| ASSIGNED TASK |
The count of lines below that include the string "Sicredi" is the whole answer; write it alone.

Page-level text extractions:
◆ ◆ ◆ ◆ ◆

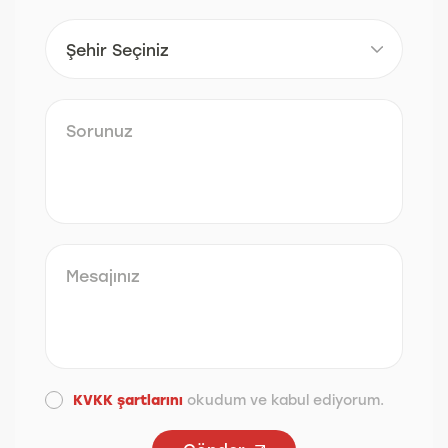
KVKK şartlarını
okudum ve kabul ediyorum.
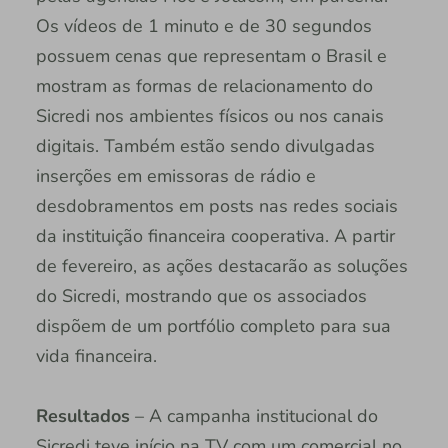
Os vídeos de 1 minuto e de 30 segundos
possuem cenas que representam o Brasil e
mostram as formas de relacionamento do
Sicredi nos ambientes físicos ou nos canais
digitais. Também estão sendo divulgadas
inserções em emissoras de rádio e
desdobramentos em posts nas redes sociais
da instituição financeira cooperativa. A partir
de fevereiro, as ações destacarão as soluções
do Sicredi, mostrando que os associados
dispõem de um portfólio completo para sua
vida financeira.
Resultados
– A campanha institucional do
Sicredi teve início na TV com um comercial no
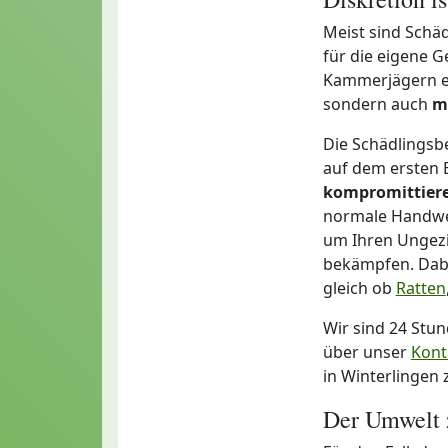
Meist sind Schäd
für die eigene G
Kammerjägern ein
sondern auch
m
Die Schädlingsb
auf dem ersten B
kompromittier
normale Handwer
um Ihren Ungezie
bekämpfen. Dabei
gleich ob
Ratten
Wir sind 24 Stu
über unser
Kont
in Winterlingen 
Der Umwelt 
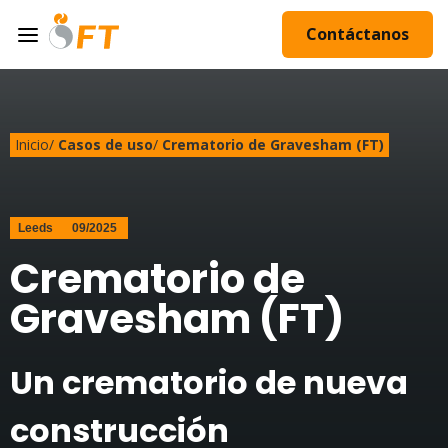
Contáctanos
Inicio
/
Casos de uso
/
Crematorio de Gravesham (FT)
Leeds
09/2025
Crematorio de
Gravesham (FT)
Un crematorio de nueva
construcción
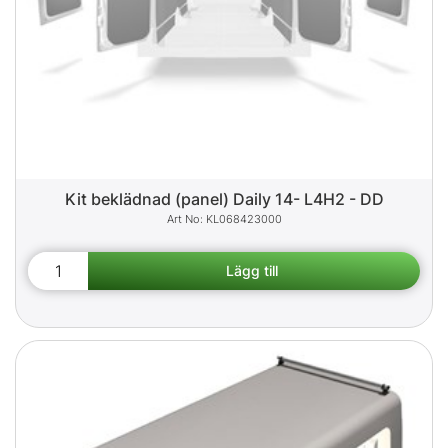
Kit beklädnad (panel) Daily 14- L4H2 - DD
KL068423000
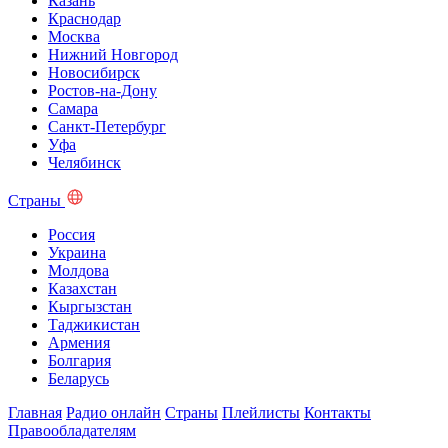
Казань
Краснодар
Москва
Нижний Новгород
Новосибирск
Ростов-на-Дону
Самара
Санкт-Петербург
Уфа
Челябинск
Страны
Россия
Украина
Молдова
Казахстан
Кыргызстан
Таджикистан
Армения
Болгария
Беларусь
Главная
Радио онлайн
Страны
Плейлисты
Контакты
Правообладателям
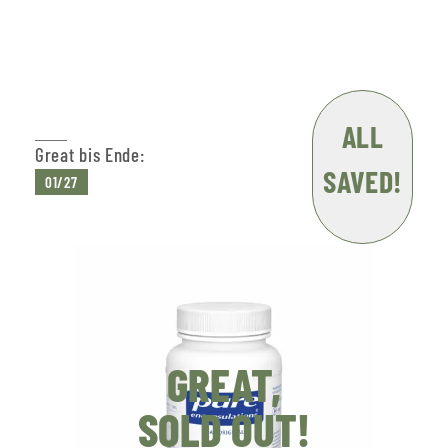
ALL
Great bis Ende:
SAVED!
01/27
GREAT,
SOLD OUT!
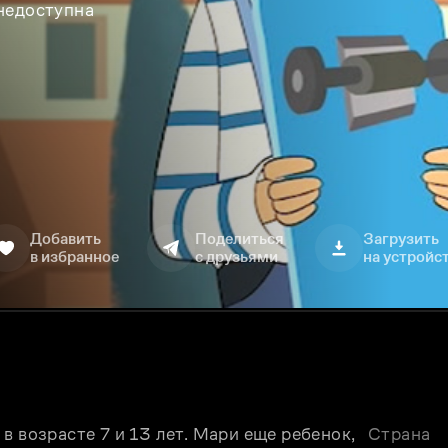
 недоступна
Добавить
Поделиться
Загрузить
в избранное
с друзьями
на устройс
 возрасте 7 и 13 лет. Мари еще ребенок, 
Страна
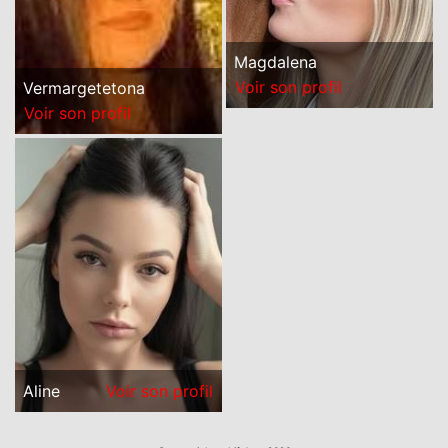
Magdalena
Voir son profil
Vermargetetona
Voir son profil
Aline
Voir son profil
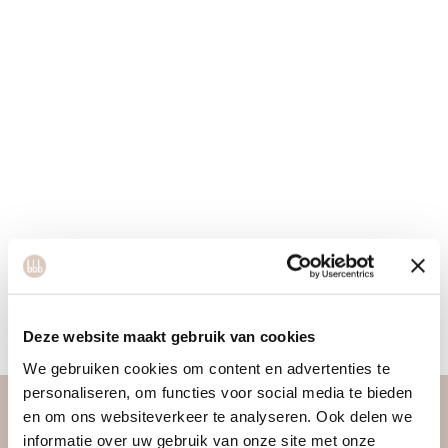
Deze website maakt gebruik van cookies
We gebruiken cookies om content en advertenties te
personaliseren, om functies voor social media te bieden
en om ons websiteverkeer te analyseren. Ook delen we
A HOLISTIC
informatie over uw gebruik van onze site met onze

◆ ◆ ◆ ◆ ◆

| SOLVED PROBLEM |
3